What is needed>
Looking at the entries underneath, work out how many lines contain "University". Write only that number.

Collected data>
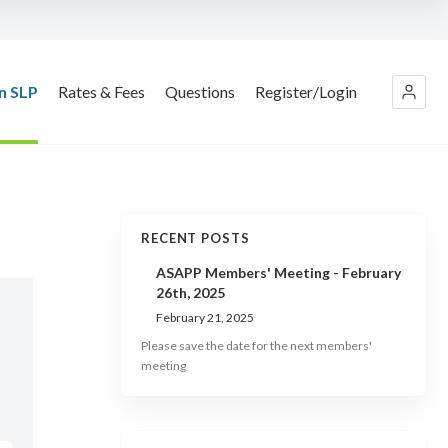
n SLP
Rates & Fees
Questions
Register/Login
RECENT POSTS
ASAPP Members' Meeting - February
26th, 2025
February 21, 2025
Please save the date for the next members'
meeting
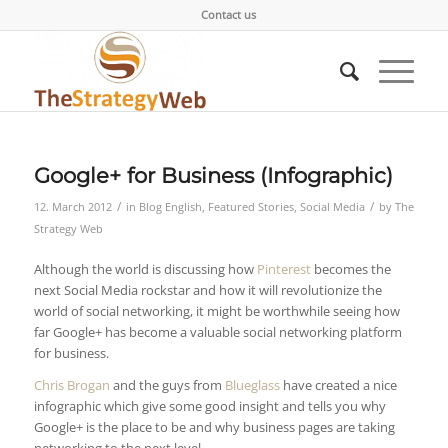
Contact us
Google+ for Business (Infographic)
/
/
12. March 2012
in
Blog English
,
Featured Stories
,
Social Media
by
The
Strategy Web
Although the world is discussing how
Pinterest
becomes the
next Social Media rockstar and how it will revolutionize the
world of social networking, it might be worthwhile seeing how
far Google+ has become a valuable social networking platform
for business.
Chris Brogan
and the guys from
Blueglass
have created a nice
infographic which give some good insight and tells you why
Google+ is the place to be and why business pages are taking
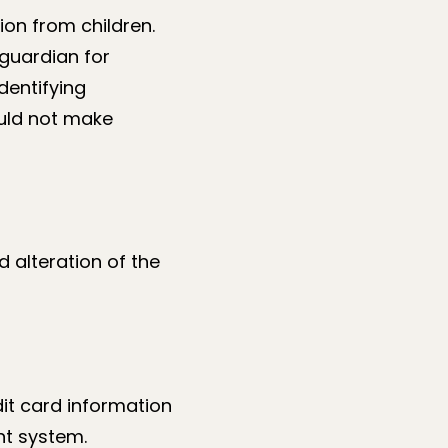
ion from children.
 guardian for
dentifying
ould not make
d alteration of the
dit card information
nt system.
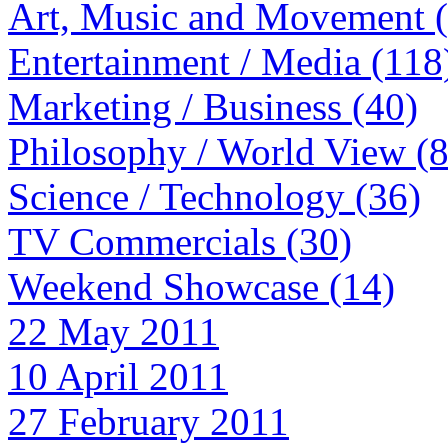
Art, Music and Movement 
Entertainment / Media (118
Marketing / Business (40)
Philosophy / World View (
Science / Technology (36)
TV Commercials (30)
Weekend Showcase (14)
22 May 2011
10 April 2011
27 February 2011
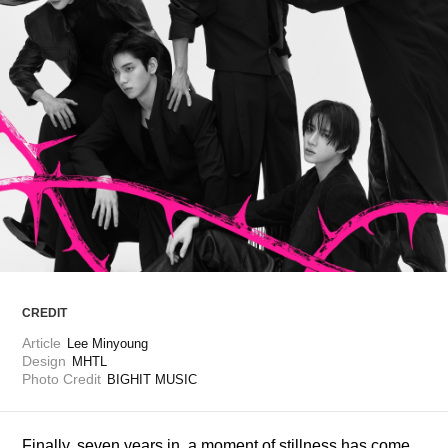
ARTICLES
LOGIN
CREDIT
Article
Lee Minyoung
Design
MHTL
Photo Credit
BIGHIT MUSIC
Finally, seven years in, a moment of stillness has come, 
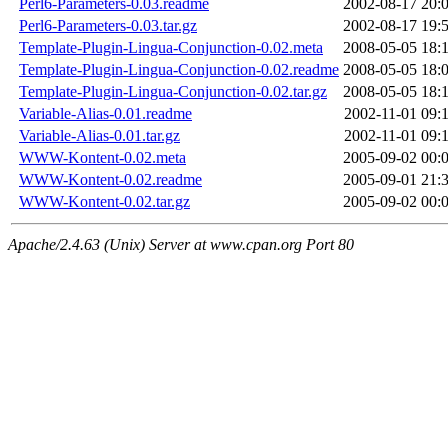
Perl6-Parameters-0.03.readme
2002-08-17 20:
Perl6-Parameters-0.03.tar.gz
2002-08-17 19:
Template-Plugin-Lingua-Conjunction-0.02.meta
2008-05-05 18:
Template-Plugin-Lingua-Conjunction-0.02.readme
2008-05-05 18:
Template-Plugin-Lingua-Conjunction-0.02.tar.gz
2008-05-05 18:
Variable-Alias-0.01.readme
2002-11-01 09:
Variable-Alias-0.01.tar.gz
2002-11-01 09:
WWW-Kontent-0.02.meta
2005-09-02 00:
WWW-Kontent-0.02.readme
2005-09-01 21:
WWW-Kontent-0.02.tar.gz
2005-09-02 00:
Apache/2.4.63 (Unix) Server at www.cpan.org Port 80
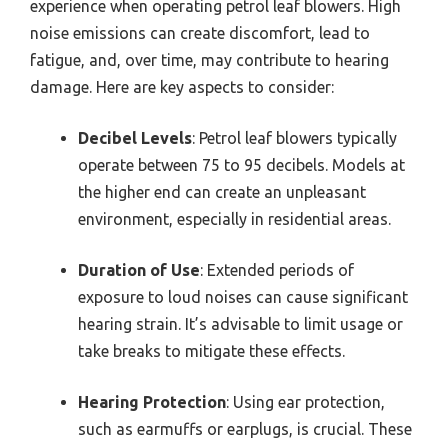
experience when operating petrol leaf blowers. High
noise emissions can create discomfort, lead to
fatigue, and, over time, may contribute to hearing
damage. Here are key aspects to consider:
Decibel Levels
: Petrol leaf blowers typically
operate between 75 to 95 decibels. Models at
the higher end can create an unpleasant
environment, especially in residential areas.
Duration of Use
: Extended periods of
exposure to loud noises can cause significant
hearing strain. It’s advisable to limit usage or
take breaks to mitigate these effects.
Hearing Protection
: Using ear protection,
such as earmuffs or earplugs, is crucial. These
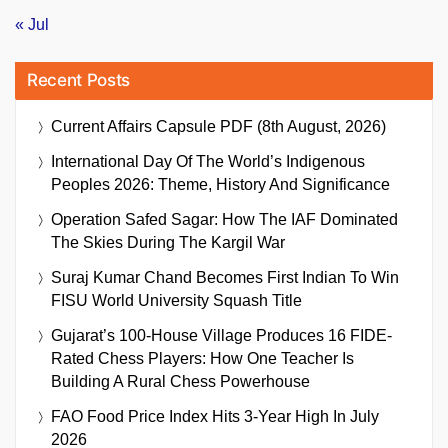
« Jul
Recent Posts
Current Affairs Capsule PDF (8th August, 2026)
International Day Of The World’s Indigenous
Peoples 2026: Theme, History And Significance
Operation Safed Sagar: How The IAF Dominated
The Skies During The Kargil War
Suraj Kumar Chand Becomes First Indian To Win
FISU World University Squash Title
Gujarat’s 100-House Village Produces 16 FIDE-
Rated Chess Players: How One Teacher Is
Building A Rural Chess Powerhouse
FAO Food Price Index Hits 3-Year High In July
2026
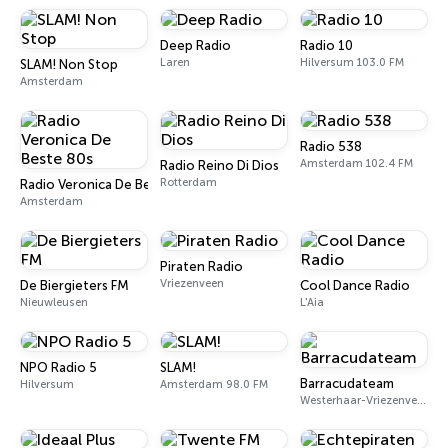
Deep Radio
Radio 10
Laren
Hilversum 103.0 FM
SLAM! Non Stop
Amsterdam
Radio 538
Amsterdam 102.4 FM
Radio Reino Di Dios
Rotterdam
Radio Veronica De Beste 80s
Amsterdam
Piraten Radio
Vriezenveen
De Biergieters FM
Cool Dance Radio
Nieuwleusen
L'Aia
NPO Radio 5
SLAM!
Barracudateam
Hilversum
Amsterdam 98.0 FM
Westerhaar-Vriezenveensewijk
...
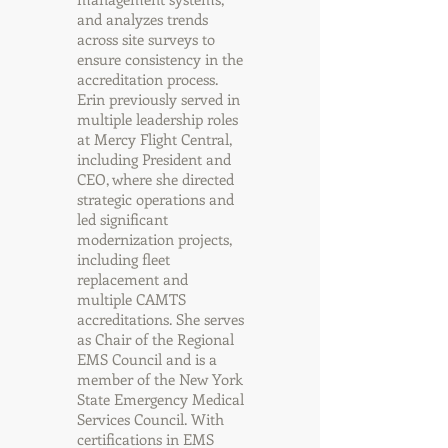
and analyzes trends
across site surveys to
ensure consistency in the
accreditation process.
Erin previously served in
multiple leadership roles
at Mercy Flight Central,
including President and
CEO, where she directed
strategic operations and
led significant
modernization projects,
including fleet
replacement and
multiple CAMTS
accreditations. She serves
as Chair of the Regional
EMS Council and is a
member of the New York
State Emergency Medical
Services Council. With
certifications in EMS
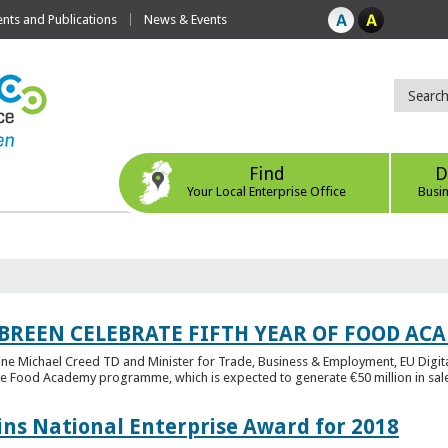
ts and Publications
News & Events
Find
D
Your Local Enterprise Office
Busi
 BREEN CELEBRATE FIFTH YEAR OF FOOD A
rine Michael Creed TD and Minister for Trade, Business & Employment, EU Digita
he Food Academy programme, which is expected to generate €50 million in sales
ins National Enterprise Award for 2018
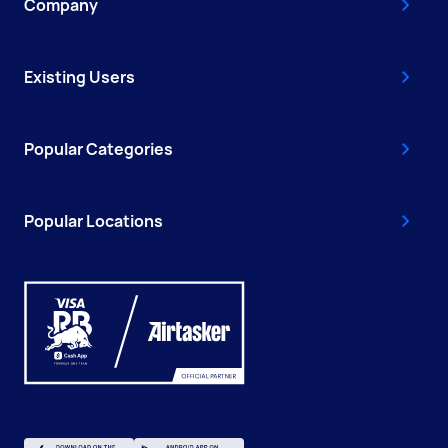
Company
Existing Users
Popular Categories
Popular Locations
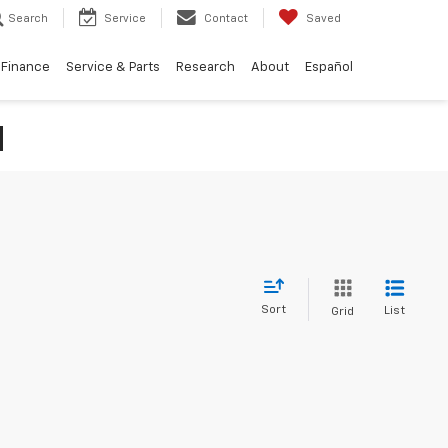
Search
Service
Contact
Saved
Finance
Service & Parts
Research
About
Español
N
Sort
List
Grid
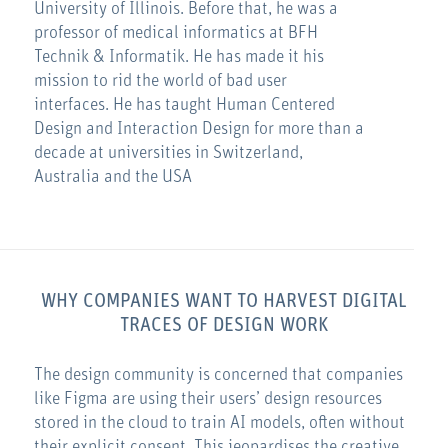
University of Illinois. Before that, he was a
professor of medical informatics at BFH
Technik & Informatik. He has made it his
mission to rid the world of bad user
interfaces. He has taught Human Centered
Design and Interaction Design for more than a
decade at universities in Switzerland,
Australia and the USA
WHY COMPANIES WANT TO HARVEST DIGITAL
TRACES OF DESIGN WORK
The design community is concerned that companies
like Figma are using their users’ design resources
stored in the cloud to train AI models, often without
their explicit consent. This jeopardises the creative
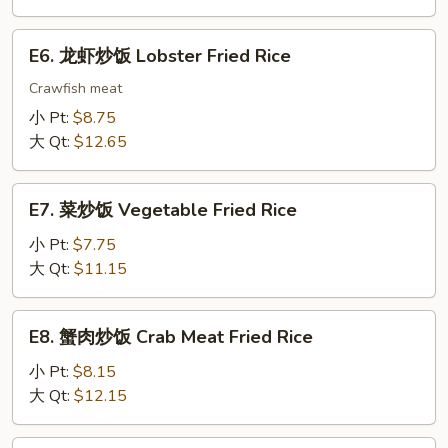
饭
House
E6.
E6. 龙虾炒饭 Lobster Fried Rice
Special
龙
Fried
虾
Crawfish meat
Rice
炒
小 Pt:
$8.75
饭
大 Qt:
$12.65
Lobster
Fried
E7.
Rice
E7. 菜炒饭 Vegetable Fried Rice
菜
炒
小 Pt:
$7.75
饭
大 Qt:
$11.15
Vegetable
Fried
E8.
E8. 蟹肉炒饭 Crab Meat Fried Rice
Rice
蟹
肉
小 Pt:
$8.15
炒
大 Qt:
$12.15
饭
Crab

Written solution>
2